On Thu, Jan 14, 2021 at 07:43:13PM -0800, Chuck Guzis via cctalk wrote:
APL was difficult for those used to traditional
programming languages, not
primarily because of the character set, but because it's basically a
vector/matrix programming language.
It is *also* the use of symbols. Firstly, some people are just symbol-blind
and prefer stuff spelled out in words. It's just how brains are wired.
Secondly, beyond BODMAS, the meaning and precedence of random symbols is
unclear to casual readers. Calls to named functions tend to be more
descriptive -- "map" and "filter" mean the same sort of thing across
functional(-inspired) languages -- and the precedence is obvious thanks to
At a guess, part of the reason APL does this is so that the programmer
pre-tokenises the input to make it easier for the language to process.
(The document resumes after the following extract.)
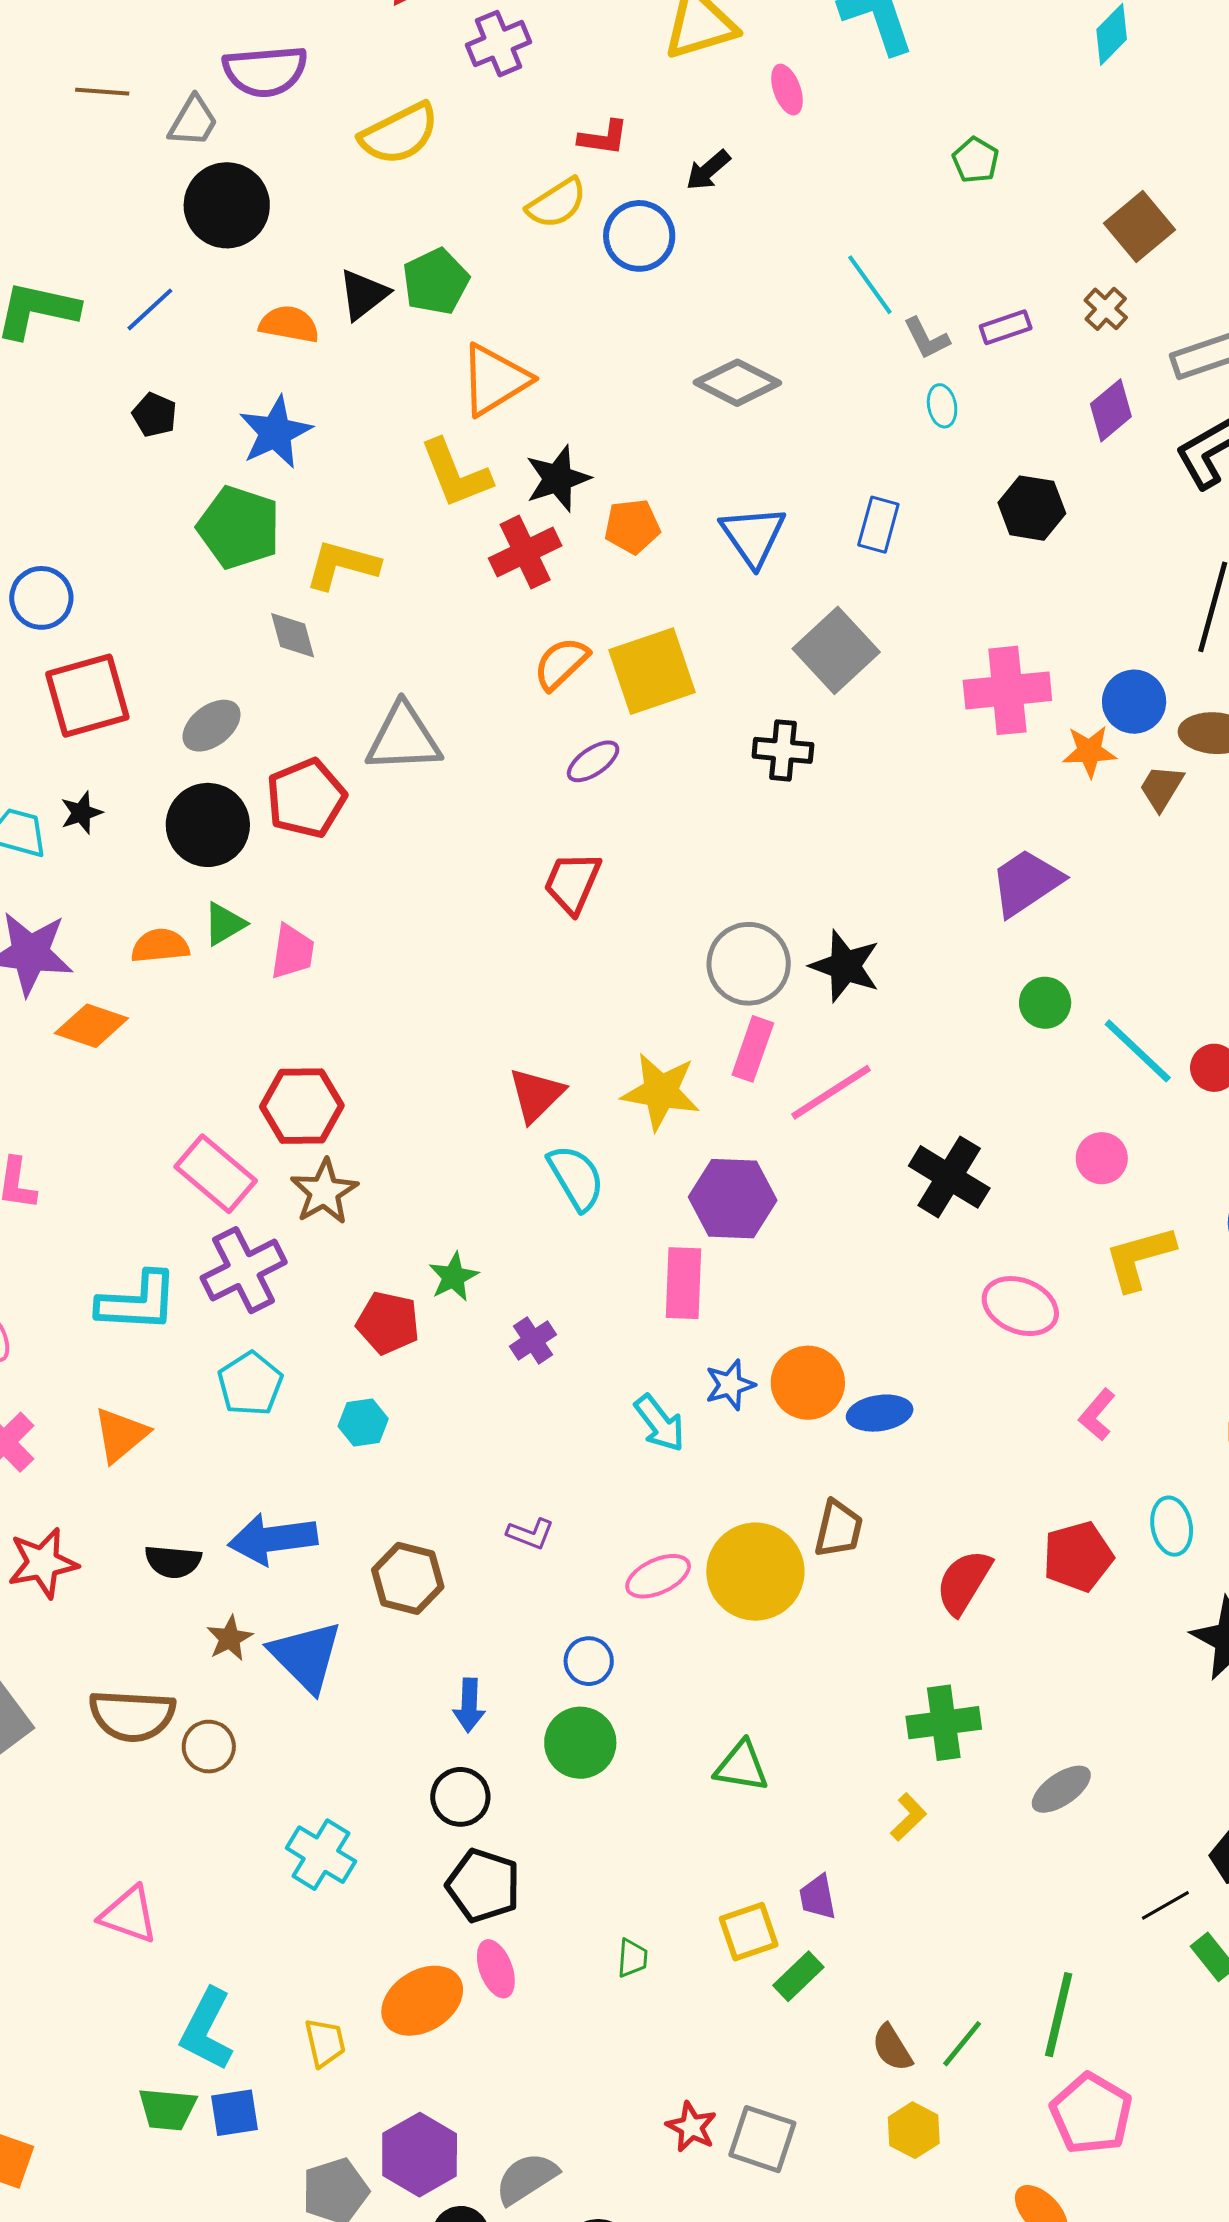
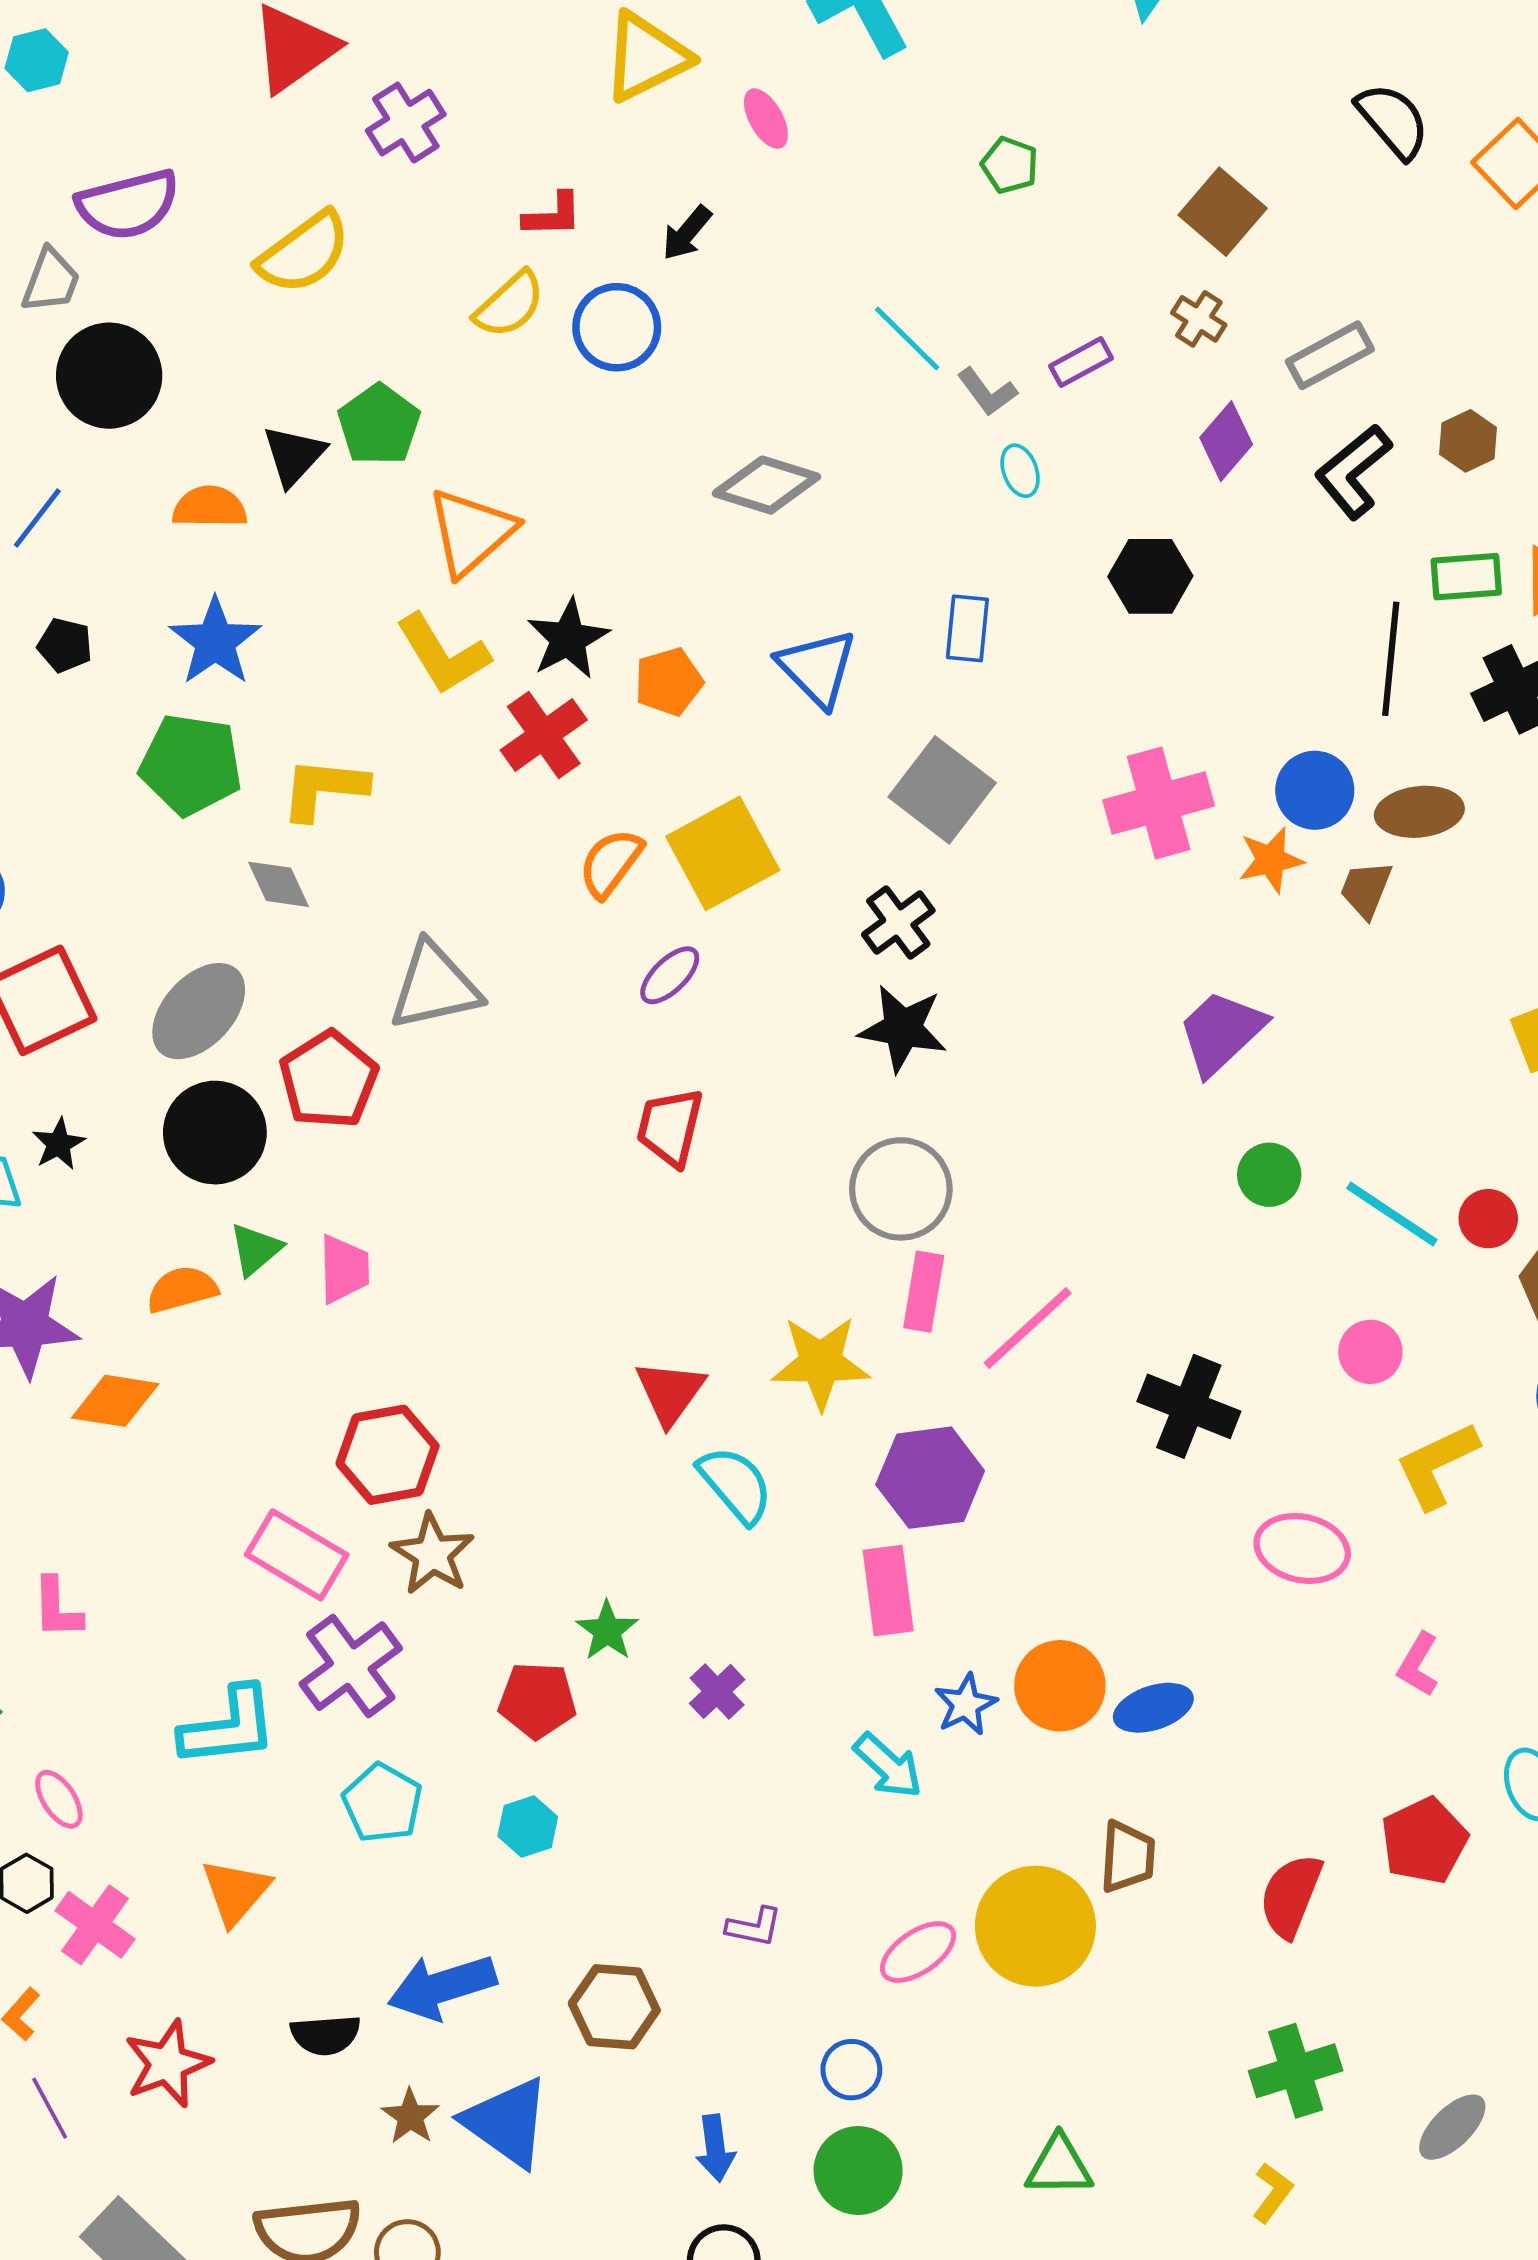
gray ellipse: (212, 726) -> (199, 1011), size x1.4
black cross: (783, 750) -> (898, 923), turned -32
black star: (845, 966) -> (903, 1028), moved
Sinclair BASIC did this too, to much wailing and gnashing of teeth. It may
have even been inspired to do this by APL given the manual says Sinclair
BASIC was written by a "Cambridge mathematician".
The "modern" vector/matrix programming language most commonly used by
contemporary programmers use is probably SQL. It's amazing how many people
use it inefficiently as a key-value store when it's really a
matrix-transformation language even though it *looks* like an imperative
language. The 1970s has a lot to answer for.
It's a different world from BASIC, for sure.
Yes, well, a lot of BASIC programmers have even more fundamental problems
with understanding important programming concepts, such as recursion and
pointers/references. Without those, a lot of important algorithms cannot be
implemented, or even understood.
Neil maintained that its strength lay in thinking
about things in a
non-scalar way. I'll give him that--programming on STAR, where a scalar
was treated by the hardware as a vector of length 1 (and thus very slow
because of startup overhead) certainly led you toward thinking about
things in vector operations, just like APL.
Modern x86-64 (and ARM etc) also (finally!) has useful vector instructions.
Unfortunately, the popular languages do not make their use terribly simple,
and mostly rely on compilers recognising idiomatic loop patterns over
scalars and transforming them. This works about as well as you might expect.